(DATA IN THIS EXERCISE):
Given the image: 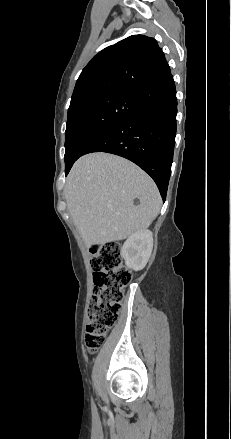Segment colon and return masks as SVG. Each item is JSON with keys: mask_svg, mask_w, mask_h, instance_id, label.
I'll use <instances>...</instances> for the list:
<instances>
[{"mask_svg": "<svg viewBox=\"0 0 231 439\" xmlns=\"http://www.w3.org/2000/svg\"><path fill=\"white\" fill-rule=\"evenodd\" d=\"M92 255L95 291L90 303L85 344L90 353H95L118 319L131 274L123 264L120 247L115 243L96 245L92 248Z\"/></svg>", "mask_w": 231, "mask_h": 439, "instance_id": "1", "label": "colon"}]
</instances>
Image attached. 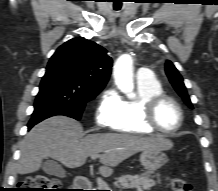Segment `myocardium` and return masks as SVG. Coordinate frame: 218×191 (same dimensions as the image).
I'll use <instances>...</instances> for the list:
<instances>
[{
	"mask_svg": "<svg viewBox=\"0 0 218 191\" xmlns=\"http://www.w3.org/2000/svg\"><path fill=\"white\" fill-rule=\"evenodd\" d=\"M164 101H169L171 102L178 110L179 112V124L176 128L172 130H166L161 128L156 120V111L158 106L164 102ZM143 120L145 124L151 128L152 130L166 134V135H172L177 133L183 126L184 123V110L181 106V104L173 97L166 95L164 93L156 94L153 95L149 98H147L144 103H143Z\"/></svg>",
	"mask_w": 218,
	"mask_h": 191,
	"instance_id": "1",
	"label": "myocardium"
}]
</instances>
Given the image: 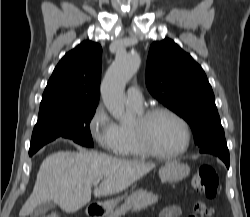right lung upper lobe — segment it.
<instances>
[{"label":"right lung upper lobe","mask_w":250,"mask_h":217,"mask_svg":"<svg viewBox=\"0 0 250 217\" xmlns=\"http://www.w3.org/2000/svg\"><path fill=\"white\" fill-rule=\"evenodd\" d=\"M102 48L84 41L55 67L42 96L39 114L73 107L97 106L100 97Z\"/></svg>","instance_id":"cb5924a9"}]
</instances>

--

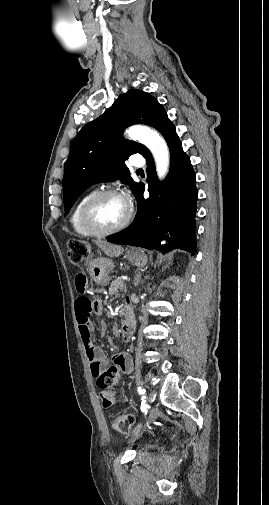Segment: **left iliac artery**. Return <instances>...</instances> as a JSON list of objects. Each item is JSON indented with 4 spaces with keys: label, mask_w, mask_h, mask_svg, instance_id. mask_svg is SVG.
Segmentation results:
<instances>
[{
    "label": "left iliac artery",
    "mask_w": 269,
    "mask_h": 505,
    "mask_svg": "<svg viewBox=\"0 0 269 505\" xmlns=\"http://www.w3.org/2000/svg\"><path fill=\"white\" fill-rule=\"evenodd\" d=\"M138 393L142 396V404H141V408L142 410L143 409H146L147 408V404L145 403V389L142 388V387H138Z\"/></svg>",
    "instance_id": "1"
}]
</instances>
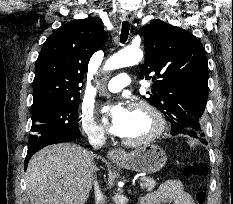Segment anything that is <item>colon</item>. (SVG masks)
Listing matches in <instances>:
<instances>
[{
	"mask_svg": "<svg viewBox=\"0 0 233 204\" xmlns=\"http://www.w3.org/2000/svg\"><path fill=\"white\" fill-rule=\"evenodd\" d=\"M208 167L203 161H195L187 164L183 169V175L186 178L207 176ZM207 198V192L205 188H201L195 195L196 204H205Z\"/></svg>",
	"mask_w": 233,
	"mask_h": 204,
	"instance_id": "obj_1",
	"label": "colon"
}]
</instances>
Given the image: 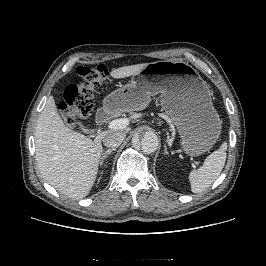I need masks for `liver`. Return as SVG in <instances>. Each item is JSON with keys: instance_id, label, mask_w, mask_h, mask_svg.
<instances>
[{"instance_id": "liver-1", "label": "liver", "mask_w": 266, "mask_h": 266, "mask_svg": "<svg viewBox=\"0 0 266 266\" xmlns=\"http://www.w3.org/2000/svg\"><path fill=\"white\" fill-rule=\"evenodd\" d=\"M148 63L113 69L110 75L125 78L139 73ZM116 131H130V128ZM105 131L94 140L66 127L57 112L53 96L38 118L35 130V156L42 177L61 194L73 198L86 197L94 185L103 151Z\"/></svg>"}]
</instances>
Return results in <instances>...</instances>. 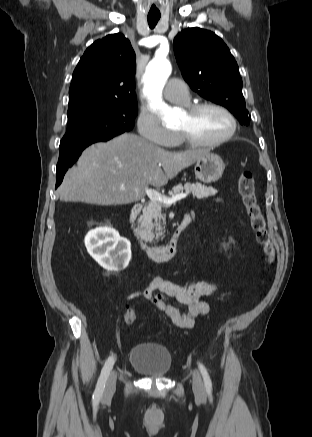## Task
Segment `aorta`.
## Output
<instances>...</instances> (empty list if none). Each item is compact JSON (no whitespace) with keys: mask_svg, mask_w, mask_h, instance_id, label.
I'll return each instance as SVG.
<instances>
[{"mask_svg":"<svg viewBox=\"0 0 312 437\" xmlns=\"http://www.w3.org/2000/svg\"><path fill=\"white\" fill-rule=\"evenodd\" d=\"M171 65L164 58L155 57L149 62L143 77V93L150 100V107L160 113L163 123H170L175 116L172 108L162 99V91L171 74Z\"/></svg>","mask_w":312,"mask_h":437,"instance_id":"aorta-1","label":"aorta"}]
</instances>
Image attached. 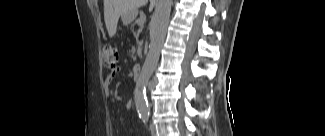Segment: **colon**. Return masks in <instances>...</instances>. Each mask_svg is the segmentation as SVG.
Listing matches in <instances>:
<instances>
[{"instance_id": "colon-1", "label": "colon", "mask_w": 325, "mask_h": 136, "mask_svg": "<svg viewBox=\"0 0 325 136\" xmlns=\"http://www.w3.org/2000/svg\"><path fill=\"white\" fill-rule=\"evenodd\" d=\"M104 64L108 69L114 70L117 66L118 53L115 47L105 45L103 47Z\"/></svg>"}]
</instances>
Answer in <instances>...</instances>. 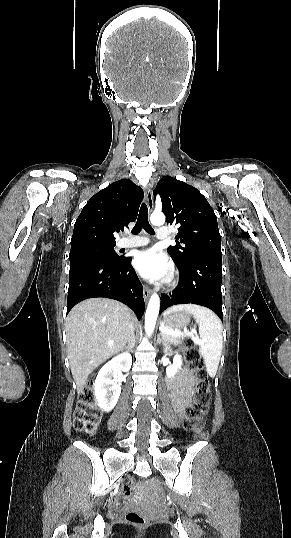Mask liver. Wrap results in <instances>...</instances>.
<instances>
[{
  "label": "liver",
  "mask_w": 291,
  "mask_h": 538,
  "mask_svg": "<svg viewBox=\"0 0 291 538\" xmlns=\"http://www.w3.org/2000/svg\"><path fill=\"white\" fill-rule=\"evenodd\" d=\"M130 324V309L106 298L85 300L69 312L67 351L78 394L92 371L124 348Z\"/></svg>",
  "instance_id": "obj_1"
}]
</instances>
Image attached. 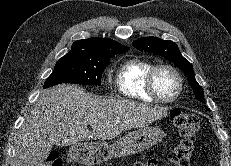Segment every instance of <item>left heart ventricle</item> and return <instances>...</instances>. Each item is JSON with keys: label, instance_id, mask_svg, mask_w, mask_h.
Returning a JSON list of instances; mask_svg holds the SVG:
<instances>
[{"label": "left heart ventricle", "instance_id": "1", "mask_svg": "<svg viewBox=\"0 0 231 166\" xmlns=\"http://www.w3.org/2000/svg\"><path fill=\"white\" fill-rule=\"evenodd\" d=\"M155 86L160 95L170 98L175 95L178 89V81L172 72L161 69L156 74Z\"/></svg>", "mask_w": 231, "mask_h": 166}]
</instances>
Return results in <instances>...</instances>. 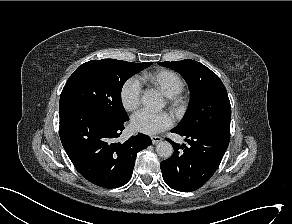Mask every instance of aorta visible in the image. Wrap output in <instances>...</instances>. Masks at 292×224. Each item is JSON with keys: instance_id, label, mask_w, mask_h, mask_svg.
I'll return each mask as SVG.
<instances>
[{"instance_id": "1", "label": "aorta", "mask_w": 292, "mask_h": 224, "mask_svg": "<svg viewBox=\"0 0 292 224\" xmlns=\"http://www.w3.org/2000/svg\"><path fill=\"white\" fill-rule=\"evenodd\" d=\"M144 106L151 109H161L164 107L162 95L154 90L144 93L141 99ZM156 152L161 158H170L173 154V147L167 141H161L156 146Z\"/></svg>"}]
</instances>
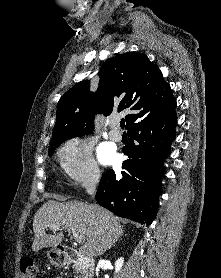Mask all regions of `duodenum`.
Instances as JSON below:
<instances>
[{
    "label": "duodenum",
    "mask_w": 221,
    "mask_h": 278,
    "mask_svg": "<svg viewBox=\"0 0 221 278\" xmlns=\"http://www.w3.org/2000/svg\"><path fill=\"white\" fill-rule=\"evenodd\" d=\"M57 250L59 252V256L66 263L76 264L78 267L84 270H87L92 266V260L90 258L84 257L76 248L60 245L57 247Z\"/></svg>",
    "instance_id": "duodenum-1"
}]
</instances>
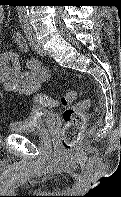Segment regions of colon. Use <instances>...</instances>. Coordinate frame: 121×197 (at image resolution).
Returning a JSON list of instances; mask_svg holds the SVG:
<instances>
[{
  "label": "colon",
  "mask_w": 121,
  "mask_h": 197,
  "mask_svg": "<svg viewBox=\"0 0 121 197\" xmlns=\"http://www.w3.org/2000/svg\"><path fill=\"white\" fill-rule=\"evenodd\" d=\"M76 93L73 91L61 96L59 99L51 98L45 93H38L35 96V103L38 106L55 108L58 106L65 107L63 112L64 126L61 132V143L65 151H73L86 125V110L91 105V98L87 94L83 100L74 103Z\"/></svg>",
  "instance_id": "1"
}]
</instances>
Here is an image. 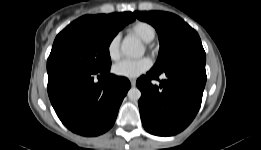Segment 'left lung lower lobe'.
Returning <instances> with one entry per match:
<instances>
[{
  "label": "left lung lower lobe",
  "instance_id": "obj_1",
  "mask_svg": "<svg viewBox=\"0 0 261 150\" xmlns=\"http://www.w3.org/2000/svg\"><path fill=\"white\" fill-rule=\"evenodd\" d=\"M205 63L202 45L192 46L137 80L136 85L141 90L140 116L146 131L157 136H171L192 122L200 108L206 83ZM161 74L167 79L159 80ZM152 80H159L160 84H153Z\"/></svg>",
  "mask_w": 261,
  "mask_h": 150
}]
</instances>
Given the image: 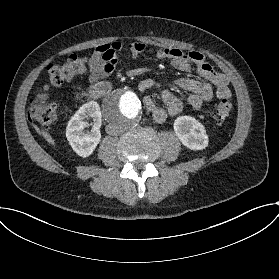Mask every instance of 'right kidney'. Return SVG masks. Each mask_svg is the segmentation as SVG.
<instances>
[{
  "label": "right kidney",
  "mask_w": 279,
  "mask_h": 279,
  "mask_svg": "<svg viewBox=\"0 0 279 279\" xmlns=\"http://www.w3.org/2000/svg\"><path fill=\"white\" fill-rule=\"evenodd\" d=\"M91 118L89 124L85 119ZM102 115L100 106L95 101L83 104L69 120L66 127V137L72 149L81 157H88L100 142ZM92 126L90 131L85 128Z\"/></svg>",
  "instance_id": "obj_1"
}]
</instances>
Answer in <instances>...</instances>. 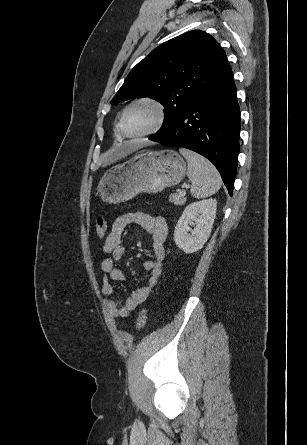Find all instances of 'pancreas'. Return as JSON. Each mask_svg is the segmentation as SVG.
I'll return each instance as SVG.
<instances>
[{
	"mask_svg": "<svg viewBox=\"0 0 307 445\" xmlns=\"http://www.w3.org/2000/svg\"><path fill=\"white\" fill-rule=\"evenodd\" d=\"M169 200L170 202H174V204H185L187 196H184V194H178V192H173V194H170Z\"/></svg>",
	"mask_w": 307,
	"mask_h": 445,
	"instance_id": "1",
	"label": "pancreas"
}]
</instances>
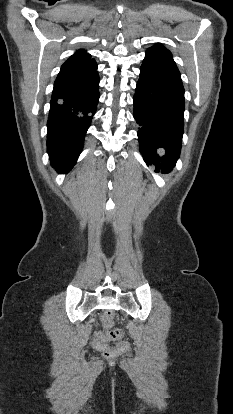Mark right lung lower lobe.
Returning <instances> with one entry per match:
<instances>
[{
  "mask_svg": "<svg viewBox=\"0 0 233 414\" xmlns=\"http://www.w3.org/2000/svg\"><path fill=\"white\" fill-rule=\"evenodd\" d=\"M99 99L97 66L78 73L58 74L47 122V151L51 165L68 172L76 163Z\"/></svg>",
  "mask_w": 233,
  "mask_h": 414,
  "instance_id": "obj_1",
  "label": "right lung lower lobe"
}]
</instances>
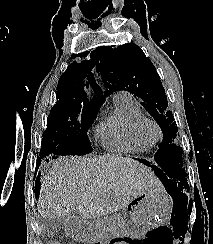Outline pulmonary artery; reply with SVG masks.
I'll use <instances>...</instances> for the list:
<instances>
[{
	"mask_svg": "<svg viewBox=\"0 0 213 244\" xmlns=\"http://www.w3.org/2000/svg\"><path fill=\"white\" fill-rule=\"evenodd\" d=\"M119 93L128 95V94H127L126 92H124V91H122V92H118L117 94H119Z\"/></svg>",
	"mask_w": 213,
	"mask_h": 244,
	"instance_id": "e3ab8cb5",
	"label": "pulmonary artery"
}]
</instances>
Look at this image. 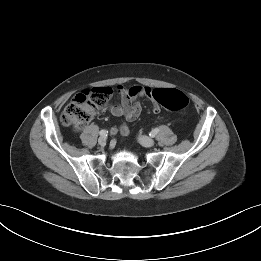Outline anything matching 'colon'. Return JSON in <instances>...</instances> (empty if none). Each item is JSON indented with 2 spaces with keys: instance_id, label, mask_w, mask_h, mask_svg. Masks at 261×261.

* * *

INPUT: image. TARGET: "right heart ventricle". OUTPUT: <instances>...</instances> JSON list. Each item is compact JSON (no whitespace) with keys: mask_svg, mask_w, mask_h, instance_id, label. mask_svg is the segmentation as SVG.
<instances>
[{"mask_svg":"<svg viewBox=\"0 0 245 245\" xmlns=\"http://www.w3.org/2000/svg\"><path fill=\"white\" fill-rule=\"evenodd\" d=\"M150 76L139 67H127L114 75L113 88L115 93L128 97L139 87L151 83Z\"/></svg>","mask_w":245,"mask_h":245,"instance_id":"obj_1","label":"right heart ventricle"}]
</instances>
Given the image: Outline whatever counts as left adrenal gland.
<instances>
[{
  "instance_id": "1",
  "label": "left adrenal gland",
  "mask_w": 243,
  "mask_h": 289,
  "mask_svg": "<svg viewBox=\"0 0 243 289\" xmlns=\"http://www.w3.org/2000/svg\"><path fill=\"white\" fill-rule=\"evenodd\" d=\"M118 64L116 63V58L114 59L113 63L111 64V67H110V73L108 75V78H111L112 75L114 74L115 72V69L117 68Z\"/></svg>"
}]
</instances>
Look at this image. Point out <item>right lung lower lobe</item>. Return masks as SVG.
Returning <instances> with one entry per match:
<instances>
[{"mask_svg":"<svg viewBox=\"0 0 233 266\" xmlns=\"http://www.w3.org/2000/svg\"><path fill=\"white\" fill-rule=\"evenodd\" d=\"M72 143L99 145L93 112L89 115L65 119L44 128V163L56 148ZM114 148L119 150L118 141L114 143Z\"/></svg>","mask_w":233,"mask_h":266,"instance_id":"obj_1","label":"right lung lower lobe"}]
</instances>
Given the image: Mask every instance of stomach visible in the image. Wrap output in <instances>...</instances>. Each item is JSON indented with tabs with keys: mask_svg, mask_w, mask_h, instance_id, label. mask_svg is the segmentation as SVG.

(WHAT TO WORK ON): All that is needed is the exact run of lines above from the line containing "Given the image: Outline" through the line containing "Given the image: Mask every instance of stomach", both of them included.

(EXERCISE SOLUTION):
Given the image: Outline whatever counts as left adrenal gland.
<instances>
[{
  "instance_id": "1",
  "label": "left adrenal gland",
  "mask_w": 243,
  "mask_h": 289,
  "mask_svg": "<svg viewBox=\"0 0 243 289\" xmlns=\"http://www.w3.org/2000/svg\"><path fill=\"white\" fill-rule=\"evenodd\" d=\"M118 64L116 63V58L114 59L113 63L111 64V67H110V73L108 75V78H111L112 75L114 74L115 72V69L117 68Z\"/></svg>"
}]
</instances>
Look at this image. Point out <item>right lung lower lobe</item>. Return masks as SVG.
Returning <instances> with one entry per match:
<instances>
[{"mask_svg":"<svg viewBox=\"0 0 233 266\" xmlns=\"http://www.w3.org/2000/svg\"><path fill=\"white\" fill-rule=\"evenodd\" d=\"M72 143L99 145L93 112L89 115L65 119L44 128V163L56 148ZM114 148L119 150L118 141L114 143Z\"/></svg>","mask_w":233,"mask_h":266,"instance_id":"obj_1","label":"right lung lower lobe"}]
</instances>
Given the image: Mask every instance of stomach visible in the image. Wrap output in <instances>...</instances>. Each item is JSON indented with tabs with keys: mask_svg, mask_w, mask_h, instance_id, label. mask_svg is the segmentation as SVG.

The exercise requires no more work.